Ao longo de décadas de estudo da dinâmica de grupos de raiz familiar e de assessorar, ao mais alto nível, vários grupos familiares de dimensão, fomos testemunhando, através de vários sucessos, mas também um número invulgar de fracassos, alguns bem conhecidos, a importância da gestão do processo de Sucessão do líder. Ainda hoje, na maioria dos casos, não há ideias claras, mas antes falsas certezas, angústia e sobretudo muitas perguntas sem resposta:

  • Quem tenho com potencial na geração seguinte e como devo prepará-lo ou prepará-los?
  • Quando e de que forma os devo entusiasmar e preparar para serem candidatos motivados quando a altura de agarrar o leme chegar?
  • E como devo gerir a transição?
  • E como envolver os meus colegas acionistas da Família (se for o caso) para os ter ao meu lado neste processo?
  • Devo abrir a oportunidade a membros da Família ‘non-bloodline’ – um enteado, uma cunhada …?
  • E se não tenho ninguém com potencial na Família ou eu quero deixar o lugar de CEO e ainda são muito novos, em que condições posso fazer passar o Grupo com sucesso por uma fase de transição com um CEO profissional?
  • E que perfil e características deve ter esse CEO, tenho alguém com condições já no Grupo ou tenho de o ir buscar fora?

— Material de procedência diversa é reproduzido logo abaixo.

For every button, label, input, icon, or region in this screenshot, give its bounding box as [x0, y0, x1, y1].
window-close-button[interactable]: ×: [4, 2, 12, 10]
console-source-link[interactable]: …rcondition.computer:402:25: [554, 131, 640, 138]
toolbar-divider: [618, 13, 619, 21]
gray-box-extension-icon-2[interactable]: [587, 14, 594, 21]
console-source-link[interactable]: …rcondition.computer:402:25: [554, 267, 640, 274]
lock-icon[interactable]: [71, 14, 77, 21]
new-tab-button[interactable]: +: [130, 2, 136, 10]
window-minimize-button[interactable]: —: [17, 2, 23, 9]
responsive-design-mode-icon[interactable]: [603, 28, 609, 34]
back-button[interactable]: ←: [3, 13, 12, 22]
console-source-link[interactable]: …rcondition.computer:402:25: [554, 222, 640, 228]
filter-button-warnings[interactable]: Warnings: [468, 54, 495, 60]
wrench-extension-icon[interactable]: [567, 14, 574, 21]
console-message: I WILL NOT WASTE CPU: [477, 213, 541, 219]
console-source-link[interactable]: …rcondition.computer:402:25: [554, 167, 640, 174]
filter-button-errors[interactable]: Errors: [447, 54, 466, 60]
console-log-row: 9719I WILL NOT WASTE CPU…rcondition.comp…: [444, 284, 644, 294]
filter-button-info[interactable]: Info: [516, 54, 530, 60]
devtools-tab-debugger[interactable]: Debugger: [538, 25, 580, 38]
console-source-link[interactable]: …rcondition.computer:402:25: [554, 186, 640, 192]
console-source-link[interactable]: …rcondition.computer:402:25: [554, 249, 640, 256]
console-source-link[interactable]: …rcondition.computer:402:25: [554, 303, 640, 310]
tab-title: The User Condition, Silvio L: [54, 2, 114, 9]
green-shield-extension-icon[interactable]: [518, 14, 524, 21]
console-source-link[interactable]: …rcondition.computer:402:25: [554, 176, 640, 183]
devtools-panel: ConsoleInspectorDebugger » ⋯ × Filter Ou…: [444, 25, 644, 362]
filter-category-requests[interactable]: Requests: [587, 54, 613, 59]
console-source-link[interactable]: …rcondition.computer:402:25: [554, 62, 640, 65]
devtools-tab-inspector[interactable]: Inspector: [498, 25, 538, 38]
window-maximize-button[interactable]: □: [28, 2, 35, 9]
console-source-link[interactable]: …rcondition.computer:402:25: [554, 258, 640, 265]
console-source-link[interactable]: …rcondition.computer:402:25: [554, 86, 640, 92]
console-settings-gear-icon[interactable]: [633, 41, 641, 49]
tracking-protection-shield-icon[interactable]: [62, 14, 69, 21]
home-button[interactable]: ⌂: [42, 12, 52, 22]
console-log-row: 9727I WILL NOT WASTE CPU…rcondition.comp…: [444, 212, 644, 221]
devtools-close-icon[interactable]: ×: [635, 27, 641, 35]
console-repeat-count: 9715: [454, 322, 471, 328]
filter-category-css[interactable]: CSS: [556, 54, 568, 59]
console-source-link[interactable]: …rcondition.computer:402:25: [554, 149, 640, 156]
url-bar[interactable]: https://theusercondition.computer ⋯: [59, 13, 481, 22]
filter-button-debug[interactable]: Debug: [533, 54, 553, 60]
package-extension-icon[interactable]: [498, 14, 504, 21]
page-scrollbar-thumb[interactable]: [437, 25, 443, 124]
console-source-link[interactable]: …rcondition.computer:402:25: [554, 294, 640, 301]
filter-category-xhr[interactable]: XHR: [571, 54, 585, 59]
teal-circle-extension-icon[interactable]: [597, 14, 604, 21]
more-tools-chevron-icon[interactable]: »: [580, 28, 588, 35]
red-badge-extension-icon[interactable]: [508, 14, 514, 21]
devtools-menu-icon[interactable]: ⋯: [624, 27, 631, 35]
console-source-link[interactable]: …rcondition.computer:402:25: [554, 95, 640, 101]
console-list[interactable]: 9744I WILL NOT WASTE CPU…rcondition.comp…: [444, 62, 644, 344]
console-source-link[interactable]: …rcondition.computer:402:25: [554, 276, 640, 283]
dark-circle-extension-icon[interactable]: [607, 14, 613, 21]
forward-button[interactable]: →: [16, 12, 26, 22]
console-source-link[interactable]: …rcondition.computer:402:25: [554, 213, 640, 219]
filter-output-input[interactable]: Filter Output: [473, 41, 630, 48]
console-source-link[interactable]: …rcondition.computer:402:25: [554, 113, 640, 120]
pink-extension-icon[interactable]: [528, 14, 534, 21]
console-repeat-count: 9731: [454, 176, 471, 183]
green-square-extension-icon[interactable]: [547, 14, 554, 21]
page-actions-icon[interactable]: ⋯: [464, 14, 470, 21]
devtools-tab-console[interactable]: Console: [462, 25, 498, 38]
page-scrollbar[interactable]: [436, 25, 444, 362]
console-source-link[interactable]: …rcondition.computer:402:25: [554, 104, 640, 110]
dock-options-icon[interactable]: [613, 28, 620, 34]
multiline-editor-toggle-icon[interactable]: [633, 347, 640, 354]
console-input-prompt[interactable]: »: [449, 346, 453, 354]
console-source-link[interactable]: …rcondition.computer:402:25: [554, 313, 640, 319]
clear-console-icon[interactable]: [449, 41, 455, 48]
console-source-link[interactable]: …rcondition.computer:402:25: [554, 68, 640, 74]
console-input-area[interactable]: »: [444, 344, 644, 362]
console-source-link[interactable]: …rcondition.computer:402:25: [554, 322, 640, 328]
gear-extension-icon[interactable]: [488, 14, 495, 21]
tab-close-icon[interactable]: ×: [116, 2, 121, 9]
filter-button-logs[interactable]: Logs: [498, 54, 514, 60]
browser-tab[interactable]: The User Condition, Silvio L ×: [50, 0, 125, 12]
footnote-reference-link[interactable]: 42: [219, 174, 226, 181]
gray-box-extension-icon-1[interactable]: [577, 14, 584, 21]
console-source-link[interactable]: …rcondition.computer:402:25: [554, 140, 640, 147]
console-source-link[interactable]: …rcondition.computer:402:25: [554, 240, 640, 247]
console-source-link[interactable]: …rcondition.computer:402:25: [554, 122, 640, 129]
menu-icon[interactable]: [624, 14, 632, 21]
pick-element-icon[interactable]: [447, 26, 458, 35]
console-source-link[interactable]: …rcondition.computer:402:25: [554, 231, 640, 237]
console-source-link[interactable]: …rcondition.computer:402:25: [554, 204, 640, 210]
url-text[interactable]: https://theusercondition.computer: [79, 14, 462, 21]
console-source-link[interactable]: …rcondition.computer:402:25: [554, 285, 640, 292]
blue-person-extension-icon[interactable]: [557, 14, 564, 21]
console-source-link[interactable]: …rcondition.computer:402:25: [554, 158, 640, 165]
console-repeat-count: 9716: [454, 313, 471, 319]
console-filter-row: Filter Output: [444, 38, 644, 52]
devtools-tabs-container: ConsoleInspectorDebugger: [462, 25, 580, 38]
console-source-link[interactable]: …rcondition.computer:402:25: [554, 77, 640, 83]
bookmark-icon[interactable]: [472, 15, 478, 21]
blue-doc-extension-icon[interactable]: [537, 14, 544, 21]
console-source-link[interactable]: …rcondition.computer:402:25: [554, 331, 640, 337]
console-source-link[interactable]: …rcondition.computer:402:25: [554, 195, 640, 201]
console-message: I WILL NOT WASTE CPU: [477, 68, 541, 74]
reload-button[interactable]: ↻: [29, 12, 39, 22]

A realidade é dura – em Portugal como noutros países, há demasiados processos de sucessão que não são bem preparados nem bem geridos. E o falhanço pode ter resultados graves

Todos recordamos casos de grupos nacionais em que o líder escolhe como sucessor um filho que não está à altura para depois, já com o negócio a sofrer, afastar esse filho e passar o leme a um outro filho, um sobrinho ou um neto. Isto não é fácil para nenhum líder. Muito menos quando se trata do seu filho …Em larga medida estas situações são evitáveis, mas exigem dedicação, disciplina e perseverança,

o líder e a Família têm de passar a encarar a Sucessão como um tema vital para o Grupo

Têm de definir soluções potenciais com bastante antecedência (pelo menos 10 anos) e têm de colocar em marcha e gerir ao detalhe ao longo de todo esse tempo os processos de comunicação, de preparação e, já no final, de transição da liderança.

São processos difíceis e delicados, mas facilitados pela assessoria de personalidades externas de confiança dos Acionistas e com experiência nesta matéria. Este apoio de fora reforça o ‘momentum’ e a segurança do processo e aporta uma visão externa profissional e independente que pode ser crucial em vários momentos – no ‘assessment‘ de potenciais candidatos internos, no aconselhamento de programas de preparação de carreira para os candidatos ou simplesmente em garantir que a discussão no seio da Família permanece objetiva, o que é por si só um desafio tremendo quando estamos a colocar lado a lado filhos ou filhas com pais acionistas.

Na prática, um bom processo de Sucessão para candidatos internos parte de um programa bem definido no tempo e consensualizado no seio da base acionista familiar, da identificação e ‘assessment’ de potenciais candidatos, de estágios no Grupo com bons mentores, de uma educação universitária ao mais alto nível possível e de um plano de carreira construído fora do Grupo em empresas de referência mundial em domínios relevantes para o Grupo. Segue-se uma etapa de carreira no Grupo já em posições executivas e, caso as provas dadas ao longo da carreira sejam convincentes, iniciar o ‘coaching’ prévio à fase de transição – que pode naturalmente demorar anos.

É um fato assumido que, em Portugal como na generalidade do mundo ocidental, os grupos de raiz familiar com dimensão são o principal pilar da Economia.

Se o êxito de qualquer empresa passa pela qualidade da sua liderança (visão, gestão de risco, capacidade de mobilização …), a Sucessão passa a ser um fator determinante para o crescimento económico do País e tudo deve ser feito para que este assunto seja levado muito a sério assegurando programas atempados, rigorosos, detalhados e perseguidos com tenacidade até ao momento de transição.

Por egocentrismo e até narcisismo, Roy Logan nunca se preocupou com o dia em que já não estivesse em condições de gerir o seu negócio. A série ainda não acabou (a 3ª temporada estreia em breve) mas não é difícil adivinhar que nem a Família nem o Negócio vão acabar bem.